What you have to do: Because the images are not wanted, restate every line below word for word without them.

Records for the exercise Start Marker

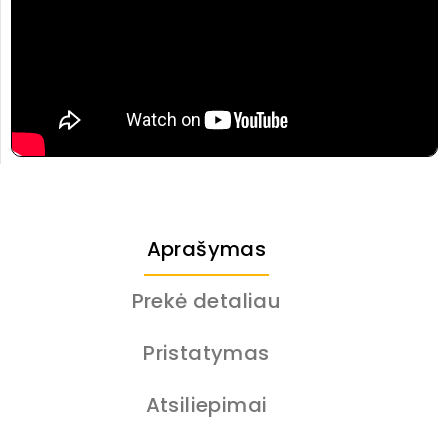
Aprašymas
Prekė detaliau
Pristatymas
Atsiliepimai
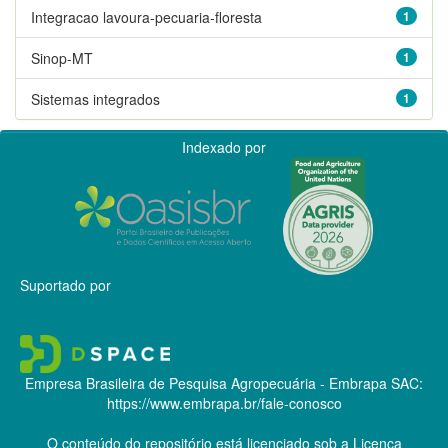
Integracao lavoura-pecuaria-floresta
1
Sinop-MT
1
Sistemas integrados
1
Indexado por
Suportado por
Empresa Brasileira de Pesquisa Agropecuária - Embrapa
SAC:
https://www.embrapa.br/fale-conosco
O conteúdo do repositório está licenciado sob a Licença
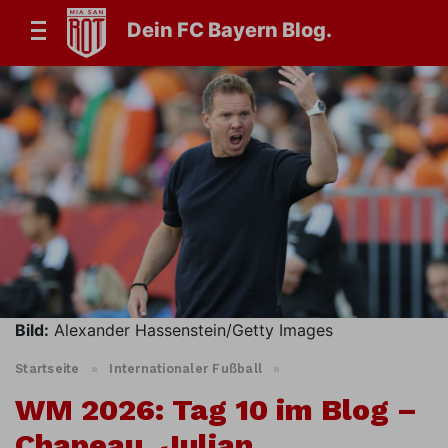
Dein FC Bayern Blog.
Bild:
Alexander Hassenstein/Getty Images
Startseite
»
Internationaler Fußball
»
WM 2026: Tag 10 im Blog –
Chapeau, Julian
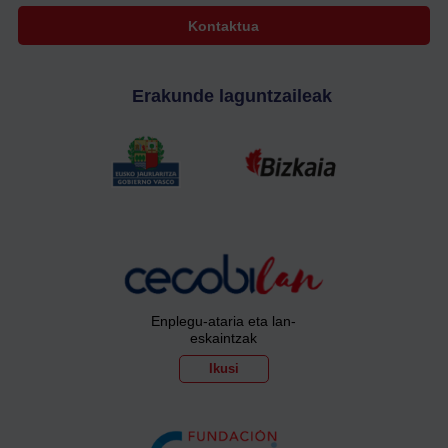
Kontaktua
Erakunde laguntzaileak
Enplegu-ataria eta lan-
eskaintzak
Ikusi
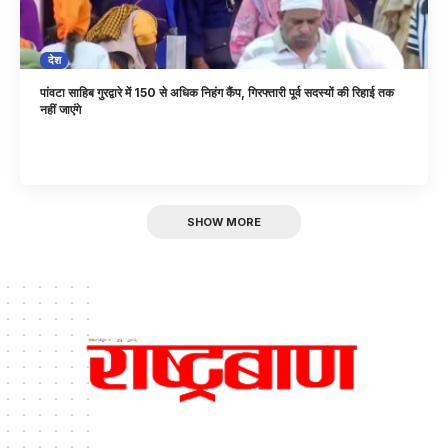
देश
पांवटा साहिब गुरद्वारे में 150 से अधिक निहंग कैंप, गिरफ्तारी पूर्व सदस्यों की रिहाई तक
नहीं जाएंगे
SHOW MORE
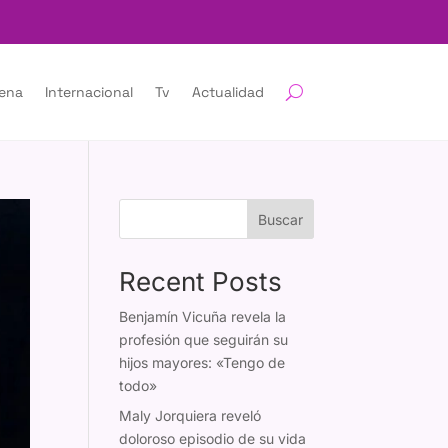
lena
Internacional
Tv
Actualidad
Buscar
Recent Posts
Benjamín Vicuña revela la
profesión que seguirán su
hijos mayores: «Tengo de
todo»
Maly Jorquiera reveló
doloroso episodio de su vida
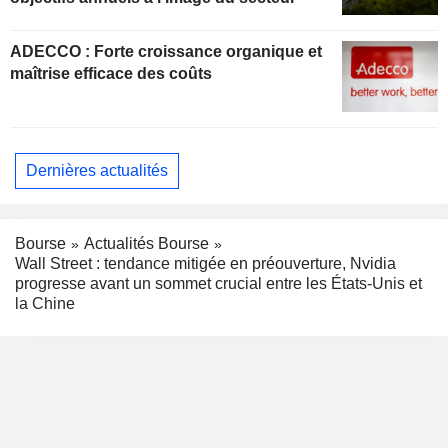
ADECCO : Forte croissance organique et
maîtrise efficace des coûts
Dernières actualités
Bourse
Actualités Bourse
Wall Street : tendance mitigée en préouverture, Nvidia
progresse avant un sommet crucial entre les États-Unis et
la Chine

Records for the exercise End Marker

Written response:
Aprašymas
Prekė detaliau
Pristatymas
Atsiliepimai
Integracao lavoura-pecuaria-floresta
1
Sinop-MT
1
Sistemas integrados
1
Indexado por
Suportado por
Empresa Brasileira de Pesquisa Agropecuária - Embrapa
SAC:
https://www.embrapa.br/fale-conosco
O conteúdo do repositório está licenciado sob a Licença
Dein FC Bayern Blog.
Bild:
Alexander Hassenstein/Getty Images
Startseite
»
Internationaler Fußball
»
WM 2026: Tag 10 im Blog –
Chapeau, Julian
Kontaktua
Erakunde laguntzaileak
Enplegu-ataria eta lan-
eskaintzak
Ikusi
देश
पांवटा साहिब गुरद्वारे में 150 से अधिक निहंग कैंप, गिरफ्तारी पूर्व सदस्यों की रिहाई तक
नहीं जाएंगे
SHOW MORE
lena
Internacional
Tv
Actualidad
Buscar
Recent Posts
Benjamín Vicuña revela la
profesión que seguirán su
hijos mayores: «Tengo de
todo»
Maly Jorquiera reveló
doloroso episodio de su vida
ADECCO : Forte croissance organique et
maîtrise efficace des coûts
Dernières actualités
Bourse
Actualités Bourse
Wall Street : tendance mitigée en préouverture, Nvidia
progresse avant un sommet crucial entre les États-Unis et
la Chine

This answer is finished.